Actually, quite a lot. “It’s a beast and really unlike any human experience,” Remi Wolf explains from her home in LA, where she returned mere days ago from another long slog on the road in Europe. Her latest outing has seen her balancing a handful of headline shows with a huge support tour with Olivia Rodrigo in arenas across the continent, and ended with a little pit stop at Glastonbury. It’s all something she’s aware she’s privileged to experience – and can be incredible, too. “It was a different feel from a lot of other opening tours I’ve done, but I ended up really liking it,” she says of being on the road with Rodrigo. “Her fans are so sweet and cute, and Olivia is really so kind, and her band, dancers, her whole crew… I fell in love with all of them.” 
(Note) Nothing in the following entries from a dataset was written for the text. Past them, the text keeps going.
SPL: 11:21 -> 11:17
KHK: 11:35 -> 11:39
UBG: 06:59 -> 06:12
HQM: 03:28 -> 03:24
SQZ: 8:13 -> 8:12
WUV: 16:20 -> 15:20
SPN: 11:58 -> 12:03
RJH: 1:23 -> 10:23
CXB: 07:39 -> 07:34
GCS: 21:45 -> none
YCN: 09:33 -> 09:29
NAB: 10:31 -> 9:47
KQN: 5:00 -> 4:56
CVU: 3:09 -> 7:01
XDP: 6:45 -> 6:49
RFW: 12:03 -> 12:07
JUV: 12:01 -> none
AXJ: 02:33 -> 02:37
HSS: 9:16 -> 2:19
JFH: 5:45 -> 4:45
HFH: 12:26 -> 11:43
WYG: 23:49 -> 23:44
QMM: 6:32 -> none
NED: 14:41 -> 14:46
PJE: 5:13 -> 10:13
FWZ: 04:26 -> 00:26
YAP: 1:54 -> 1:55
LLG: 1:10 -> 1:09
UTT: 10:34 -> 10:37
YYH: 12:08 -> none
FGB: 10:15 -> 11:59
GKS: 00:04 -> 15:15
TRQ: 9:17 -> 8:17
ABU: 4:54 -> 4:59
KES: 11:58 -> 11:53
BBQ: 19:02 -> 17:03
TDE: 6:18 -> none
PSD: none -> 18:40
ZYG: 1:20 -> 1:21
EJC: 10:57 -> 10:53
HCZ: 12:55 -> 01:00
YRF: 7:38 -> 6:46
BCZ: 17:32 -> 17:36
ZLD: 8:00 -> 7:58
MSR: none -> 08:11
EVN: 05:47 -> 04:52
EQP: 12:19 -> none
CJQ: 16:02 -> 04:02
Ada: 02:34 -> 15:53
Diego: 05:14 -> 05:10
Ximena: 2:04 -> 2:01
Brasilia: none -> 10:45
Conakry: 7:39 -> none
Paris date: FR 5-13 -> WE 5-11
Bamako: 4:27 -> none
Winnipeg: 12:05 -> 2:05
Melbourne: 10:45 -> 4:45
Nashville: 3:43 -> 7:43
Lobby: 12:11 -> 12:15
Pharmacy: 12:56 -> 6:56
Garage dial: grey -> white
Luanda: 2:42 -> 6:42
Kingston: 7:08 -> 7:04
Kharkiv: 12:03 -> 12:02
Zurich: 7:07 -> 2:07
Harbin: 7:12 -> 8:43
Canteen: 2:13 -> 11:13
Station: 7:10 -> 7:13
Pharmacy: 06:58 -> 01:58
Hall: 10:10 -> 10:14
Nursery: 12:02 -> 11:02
Those golden tours don’t change the fact that being constantly on the move and living a transient life is still abnormal and challenging, though. “It can be a lonely experience at times,” the 28-year-old continues more broadly. “Hotel rooms and just travelling and exhaustion and feeling really separate from your friends and family at home.” It’s not just in the last few months that Wolf has been hitting the road hard, but the last few years and during that time, she struggled with staying grounded while away from home. “I really got lost in the sauce,” she admits. 

Touring can be a lonely experience at times. I really got lost in the sauce.

Remi Wolf

It would be hard for anyone following Wolf’s path to stay out of the sauce. Since breaking through in 2019 with her self-released EP, ‘You’re A Dog!’, she’s become something of a progenitor in her specific brand of funk-pop – all washed in colourful hues and equally colourful language, refusing to be beholden by the general genre that you might want to box her in. Her debut album ‘Juno’, released in 2021 via Island Records/EMI Records, won her critical acclaim and propelled her further into a reality where touring was a big part of her life. 

As difficult as being on the road can be, that lifestyle was the main catalyst behind Wolf’s eagerly awaited follow-up to ‘Juno’, the just-released triumph ‘Big Ideas’. She wrote it in the snatches of time she had at home between each spell of travel, making the most of the precious moments she had in the studio to work on new music. For the artist, writing and recording tend to happen simultaneously, so there were few instances of her shaping lyrics or humming voice notes of melodies in her bus bunk. Instead, those sessions back at home became the grounding practice she was in desperate need of. 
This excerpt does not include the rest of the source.